··· Material for this exercise ···

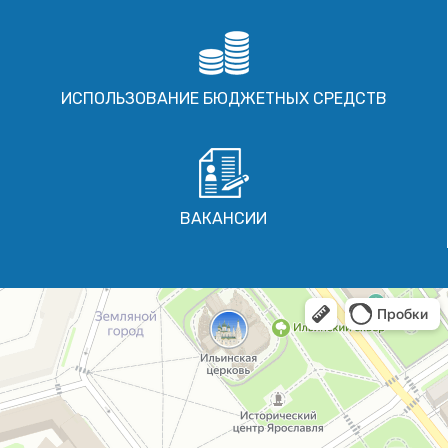
ИСПОЛЬЗОВАНИЕ БЮДЖЕТНЫХ СРЕДСТВ
ВАКАНСИИ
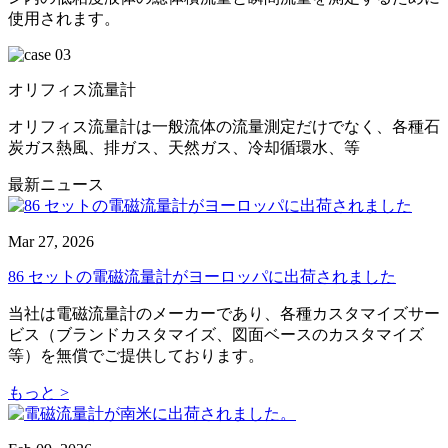
使用されます。
オリフィス流量計
オリフィス流量計は一般流体の流量測定だけでなく、各種石
炭ガス熱風、排ガス、天然ガス、冷却循環水、等
最新ニュース
Mar 27, 2026
86 セットの電磁流量計がヨーロッパに出荷されました
当社は電磁流量計のメーカーであり、各種カスタマイズサー
ビス（ブランドカスタマイズ、図面ベースのカスタマイズ
等）を無償でご提供しております。
もっと >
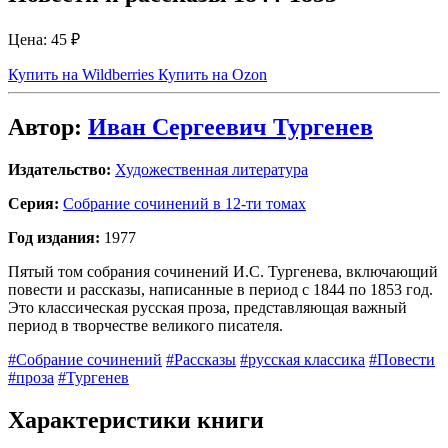
Цена:
45 ₽
Купить на Wildberries
Купить на Ozon
Автор:
Иван Сергеевич Тургенев
Издательство:
Художественная литература
Серия:
Собрание сочинений в 12-ти томах
Год издания:
1977
Пятый том собрания сочинений И.С. Тургенева, включающий
повести и рассказы, написанные в период с 1844 по 1853 год.
Это классическая русская проза, представляющая важный
период в творчестве великого писателя.
#Собрание сочинений
#Рассказы
#русская классика
#Повести
#проза
#Тургенев
Характеристики книги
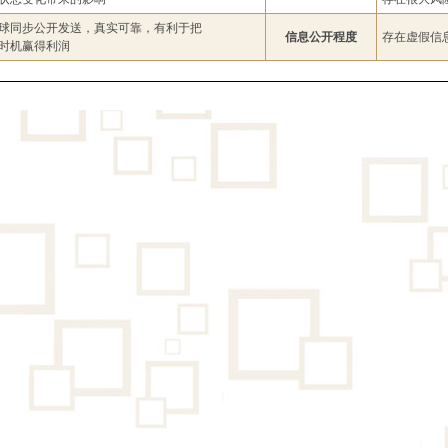
球同步公开发送，真实可靠，有利于把
信息公开程度
存在虚假信
时机赢得利润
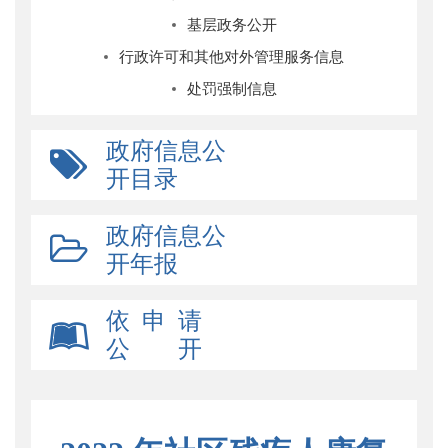
基层政务公开
行政许可和其他对外管理服务信息
处罚强制信息
政府信息公
开目录
政府信息公
开年报
依 申 请
公 开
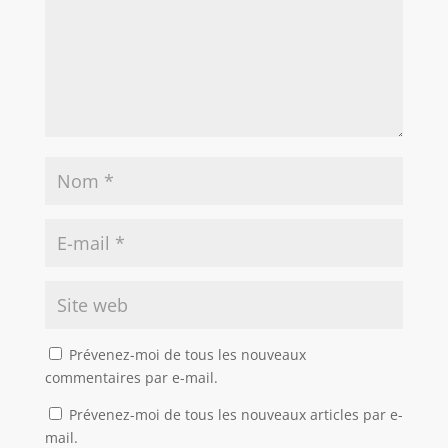
Prévenez-moi de tous les nouveaux
commentaires par e-mail.
Prévenez-moi de tous les nouveaux articles par e-
mail.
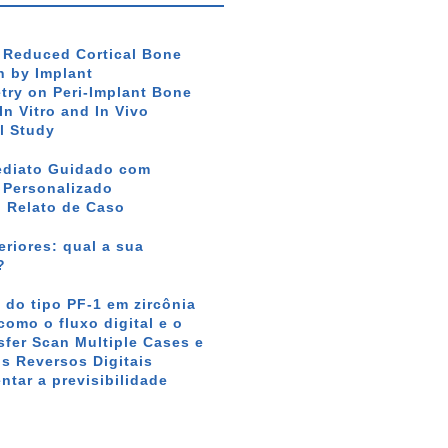
f Reduced Cortical Bone
 by Implant
ry on Peri-Implant Bone
In Vitro and In Vivo
l Study
ediato Guidado com
r Personalizado
: Relato de Caso
riores: qual a sua
?
 do tipo PF-1 em zircônia
como o fluxo digital e o
sfer Scan Multiple Cases e
s Reversos Digitais
tar a previsibilidade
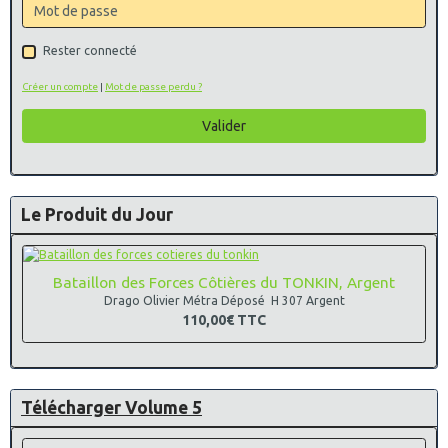
Rester connecté
Créer un compte
|
Mot de passe perdu ?
Valider
Le Produit du Jour
Bataillon des Forces Côtières du TONKIN, Argent
Drago Olivier Métra Déposé H 307 Argent
110,00€
TTC
Télécharger Volume 5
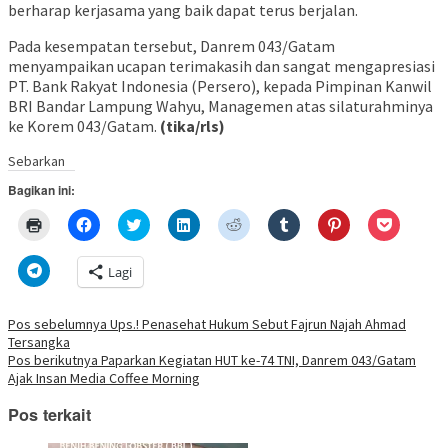
berharap kerjasama yang baik dapat terus berjalan.
Pada kesempatan tersebut, Danrem 043/Gatam
menyampaikan ucapan terimakasih dan sangat mengapresiasi
PT. Bank Rakyat Indonesia (Persero), kepada Pimpinan Kanwil
BRI Bandar Lampung Wahyu, Managemen atas silaturahminya
ke Korem 043/Gatam.
(tika/rls)
Sebarkan
Bagikan ini:
Klik
Klik
Klik
Klik
Klik
Klik
Klik
Klik
untuk
untuk
untuk
untuk
untuk
untuk
untuk
untuk
mencetak(Membuka
membagikan
berbagi
berbagi
berbagi
berbagi
berbagi
berbagi
di
di
pada
di
pada
pada
pada
via
Klik
Lagi
jendela
Facebook(Membuka
Twitter(Membuka
Linkedln(Membuka
Reddit(Membuka
Tumblr(Membuka
Pinterest(Membu
Pocket(
untuk
yang
di
di
di
di
di
di
di
berbagi
baru)
jendela
jendela
jendela
jendela
jendela
jendela
jendela
di
yang
yang
yang
yang
yang
yang
yang
Telegram(Membuka
Navigasi
Pos sebelumnya
Ups.! Penasehat Hukum Sebut Fajrun Najah Ahmad
baru)
baru)
baru)
baru)
baru)
baru)
baru)
di
Tersangka
jendela
pos
yang
Pos berikutnya
Paparkan Kegiatan HUT ke-74 TNI, Danrem 043/Gatam
baru)
Ajak Insan Media Coffee Morning
Pos terkait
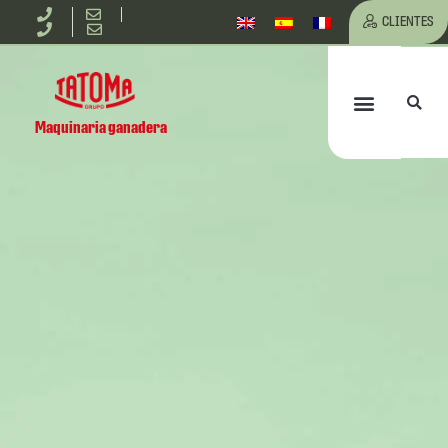
Ir
CLIENTES
al
Bu
Menú
contenido
Maquinaria ganadera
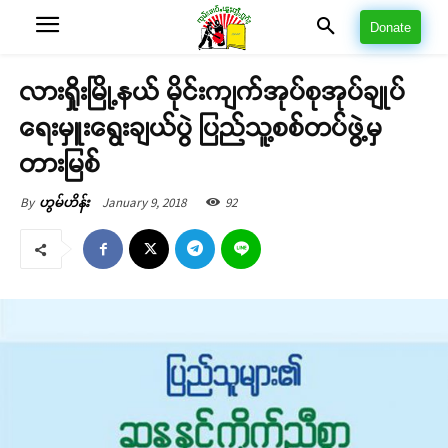
Donate
လားရှိုးမြို့နယ် မိုင်းကျက်အုပ်စုအုပ်ချုပ်
ရေးမှူးရွေးချယ်ပွဲ ပြည်သူ့စစ်တပ်ဖွဲ့မှ
တားမြစ်
January 9, 2018
92
By
ဟွမ်ဟိန်း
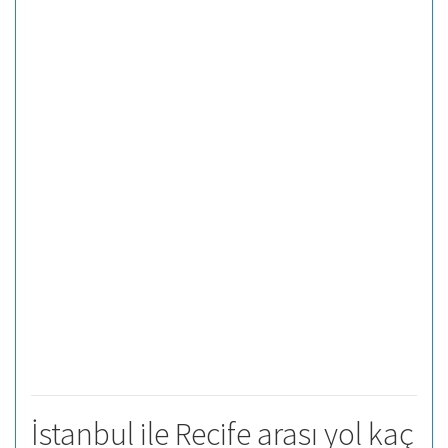
İstanbul ile Recife arası yol kaç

···

Directions: The listing above is to be written out again exactly, with its pictures omitted.

Expected output:
ИСПОЛЬЗОВАНИЕ БЮДЖЕТНЫХ СРЕДСТВ
ВАКАНСИИ
使用されます。
オリフィス流量計
オリフィス流量計は一般流体の流量測定だけでなく、各種石
炭ガス熱風、排ガス、天然ガス、冷却循環水、等
最新ニュース
Mar 27, 2026
86 セットの電磁流量計がヨーロッパに出荷されました
当社は電磁流量計のメーカーであり、各種カスタマイズサー
ビス（ブランドカスタマイズ、図面ベースのカスタマイズ
等）を無償でご提供しております。
もっと >
Цена:
45 ₽
Купить на Wildberries
Купить на Ozon
Автор:
Иван Сергеевич Тургенев
Издательство:
Художественная литература
Серия:
Собрание сочинений в 12-ти томах
Год издания:
1977
Пятый том собрания сочинений И.С. Тургенева, включающий
повести и рассказы, написанные в период с 1844 по 1853 год.
Это классическая русская проза, представляющая важный
период в творчестве великого писателя.
#Собрание сочинений
#Рассказы
#русская классика
#Повести
#проза
#Тургенев
Характеристики книги
球同步公开发送，真实可靠，有利于把
信息公开程度
存在虚假信
时机赢得利润
基层政务公开
行政许可和其他对外管理服务信息
处罚强制信息
政府信息公
开目录
政府信息公
开年报
依 申 请
公 开
Prévenez-moi de tous les nouveaux
commentaires par e-mail.
Prévenez-moi de tous les nouveaux articles par e-
mail.
f Reduced Cortical Bone
 by Implant
ry on Peri-Implant Bone
In Vitro and In Vivo
l Study
ediato Guidado com
r Personalizado
: Relato de Caso
riores: qual a sua
?
 do tipo PF-1 em zircônia
como o fluxo digital e o
sfer Scan Multiple Cases e
s Reversos Digitais
tar a previsibilidade
Rester connecté
Créer un compte
|
Mot de passe perdu ?
Valider
Le Produit du Jour
Bataillon des Forces Côtières du TONKIN, Argent
Drago Olivier Métra Déposé H 307 Argent
110,00€
TTC
Télécharger Volume 5
berharap kerjasama yang baik dapat terus berjalan.
Pada kesempatan tersebut, Danrem 043/Gatam
menyampaikan ucapan terimakasih dan sangat mengapresiasi
PT. Bank Rakyat Indonesia (Persero), kepada Pimpinan Kanwil
BRI Bandar Lampung Wahyu, Managemen atas silaturahminya
ke Korem 043/Gatam.
(tika/rls)
Sebarkan
Bagikan ini:
Klik
Klik
Klik
Klik
Klik
Klik
Klik
Klik
untuk
untuk
untuk
untuk
untuk
untuk
untuk
untuk
mencetak(Membuka
membagikan
berbagi
berbagi
berbagi
berbagi
berbagi
berbagi
di
di
pada
di
pada
pada
pada
via
Klik
Lagi
jendela
Facebook(Membuka
Twitter(Membuka
Linkedln(Membuka
Reddit(Membuka
Tumblr(Membuka
Pinterest(Membu
Pocket(
untuk
yang
di
di
di
di
di
di
di
berbagi
baru)
jendela
jendela
jendela
jendela
jendela
jendela
jendela
di
yang
yang
yang
yang
yang
yang
yang
Telegram(Membuka
Navigasi
Pos sebelumnya
Ups.! Penasehat Hukum Sebut Fajrun Najah Ahmad
baru)
baru)
baru)
baru)
baru)
baru)
baru)
di
Tersangka
jendela
pos
yang
Pos berikutnya
Paparkan Kegiatan HUT ke-74 TNI, Danrem 043/Gatam
baru)
Ajak Insan Media Coffee Morning
Pos terkait
Ir
CLIENTES
al
Bu
Menú
contenido
Maquinaria ganadera
Donate
လားရှိုးမြို့နယ် မိုင်းကျက်အုပ်စုအုပ်ချုပ်
ရေးမှူးရွေးချယ်ပွဲ ပြည်သူ့စစ်တပ်ဖွဲ့မှ
တားမြစ်
January 9, 2018
92
By
ဟွမ်ဟိန်း
İstanbul ile Recife arası yol kaç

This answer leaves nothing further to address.